#### Data for review
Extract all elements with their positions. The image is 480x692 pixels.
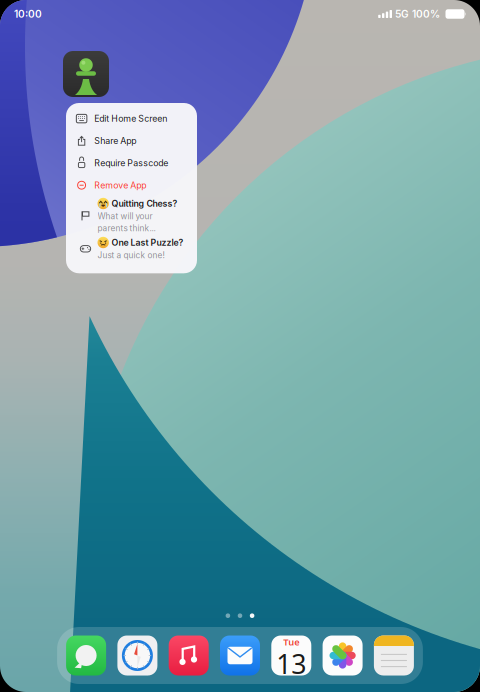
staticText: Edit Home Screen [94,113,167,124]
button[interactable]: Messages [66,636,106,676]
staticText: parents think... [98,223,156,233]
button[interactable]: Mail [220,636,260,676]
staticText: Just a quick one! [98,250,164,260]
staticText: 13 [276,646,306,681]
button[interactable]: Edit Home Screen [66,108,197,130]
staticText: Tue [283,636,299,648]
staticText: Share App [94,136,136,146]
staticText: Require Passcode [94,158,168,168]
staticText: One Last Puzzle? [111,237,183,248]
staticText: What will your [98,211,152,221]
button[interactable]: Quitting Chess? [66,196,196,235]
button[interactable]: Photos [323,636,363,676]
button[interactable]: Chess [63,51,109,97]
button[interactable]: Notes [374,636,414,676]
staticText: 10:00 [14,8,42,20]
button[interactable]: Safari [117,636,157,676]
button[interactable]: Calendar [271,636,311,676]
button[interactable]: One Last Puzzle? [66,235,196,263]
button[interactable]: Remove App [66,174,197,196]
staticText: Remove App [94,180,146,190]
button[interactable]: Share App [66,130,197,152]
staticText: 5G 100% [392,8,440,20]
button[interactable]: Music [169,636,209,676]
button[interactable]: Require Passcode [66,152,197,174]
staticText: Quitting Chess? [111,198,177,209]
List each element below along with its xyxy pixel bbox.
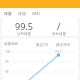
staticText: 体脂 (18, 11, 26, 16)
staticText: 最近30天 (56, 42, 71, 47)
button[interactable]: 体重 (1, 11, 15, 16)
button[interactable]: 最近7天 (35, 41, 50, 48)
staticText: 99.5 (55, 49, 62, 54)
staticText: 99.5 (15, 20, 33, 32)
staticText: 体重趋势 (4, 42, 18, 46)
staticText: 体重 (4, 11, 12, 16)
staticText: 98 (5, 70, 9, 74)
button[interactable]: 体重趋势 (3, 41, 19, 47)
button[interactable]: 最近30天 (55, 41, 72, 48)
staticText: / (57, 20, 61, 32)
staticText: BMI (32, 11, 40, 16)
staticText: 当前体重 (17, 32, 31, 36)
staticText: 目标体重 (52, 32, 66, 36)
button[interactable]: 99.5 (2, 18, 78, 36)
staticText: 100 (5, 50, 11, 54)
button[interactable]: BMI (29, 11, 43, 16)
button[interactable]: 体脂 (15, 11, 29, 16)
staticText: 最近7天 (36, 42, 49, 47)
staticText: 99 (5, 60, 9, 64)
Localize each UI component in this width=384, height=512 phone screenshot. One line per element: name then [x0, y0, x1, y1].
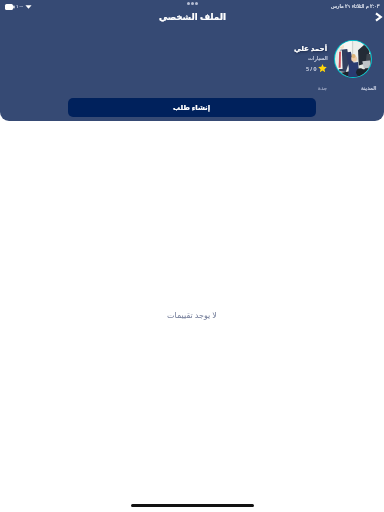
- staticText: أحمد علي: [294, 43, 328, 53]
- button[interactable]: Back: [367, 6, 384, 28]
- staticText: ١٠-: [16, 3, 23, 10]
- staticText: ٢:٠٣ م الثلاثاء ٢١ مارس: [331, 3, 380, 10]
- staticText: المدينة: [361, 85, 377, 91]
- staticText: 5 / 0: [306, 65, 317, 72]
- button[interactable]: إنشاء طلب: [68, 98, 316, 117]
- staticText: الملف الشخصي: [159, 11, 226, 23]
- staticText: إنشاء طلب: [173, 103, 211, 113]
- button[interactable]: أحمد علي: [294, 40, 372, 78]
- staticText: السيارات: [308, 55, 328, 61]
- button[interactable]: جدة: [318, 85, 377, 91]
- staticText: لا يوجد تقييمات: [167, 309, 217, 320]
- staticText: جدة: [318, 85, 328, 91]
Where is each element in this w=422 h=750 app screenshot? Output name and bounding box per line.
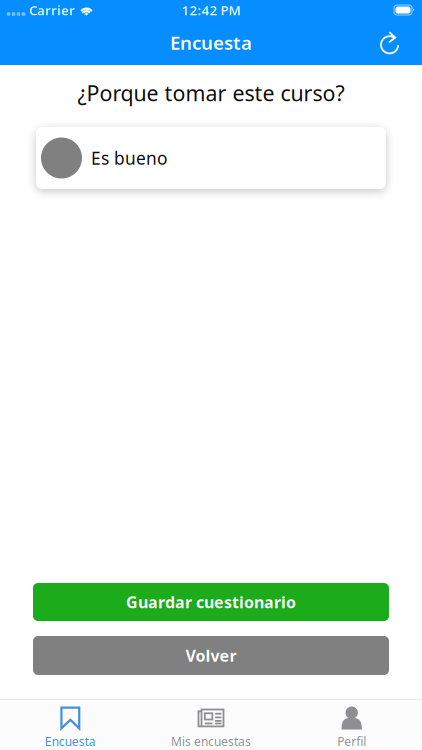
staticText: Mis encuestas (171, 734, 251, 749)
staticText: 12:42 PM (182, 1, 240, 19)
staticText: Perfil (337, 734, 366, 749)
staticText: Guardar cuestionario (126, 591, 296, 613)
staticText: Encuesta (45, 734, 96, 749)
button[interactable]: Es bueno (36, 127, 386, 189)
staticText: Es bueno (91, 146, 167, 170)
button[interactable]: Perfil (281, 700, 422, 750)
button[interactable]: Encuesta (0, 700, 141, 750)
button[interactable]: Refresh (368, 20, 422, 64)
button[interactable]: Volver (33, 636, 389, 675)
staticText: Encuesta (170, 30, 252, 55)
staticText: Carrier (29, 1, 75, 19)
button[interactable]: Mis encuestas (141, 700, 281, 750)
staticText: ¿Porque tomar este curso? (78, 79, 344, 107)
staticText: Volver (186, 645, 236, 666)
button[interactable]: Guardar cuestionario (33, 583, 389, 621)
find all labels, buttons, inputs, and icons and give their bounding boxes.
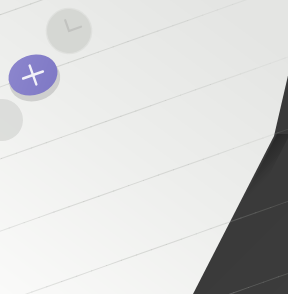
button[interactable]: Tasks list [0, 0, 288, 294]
########
Give again, word for word, each line from the one holding "Where is each" through the end of the entries, and leave out any picture.

Where is each element in this w=422 h=750 app screenshot? Output name and bounding box per line.
staticText: Mis encuestas (171, 734, 251, 749)
staticText: 12:42 PM (182, 1, 240, 19)
staticText: Perfil (337, 734, 366, 749)
staticText: Guardar cuestionario (126, 591, 296, 613)
staticText: Encuesta (45, 734, 96, 749)
button[interactable]: Es bueno (36, 127, 386, 189)
staticText: Es bueno (91, 146, 167, 170)
button[interactable]: Perfil (281, 700, 422, 750)
button[interactable]: Encuesta (0, 700, 141, 750)
button[interactable]: Refresh (368, 20, 422, 64)
button[interactable]: Volver (33, 636, 389, 675)
staticText: Encuesta (170, 30, 252, 55)
staticText: Carrier (29, 1, 75, 19)
button[interactable]: Mis encuestas (141, 700, 281, 750)
staticText: ¿Porque tomar este curso? (78, 79, 344, 107)
staticText: Volver (186, 645, 236, 666)
button[interactable]: Guardar cuestionario (33, 583, 389, 621)
find all labels, buttons, inputs, and icons and give their bounding boxes.
button[interactable]: Tasks list [0, 0, 288, 294]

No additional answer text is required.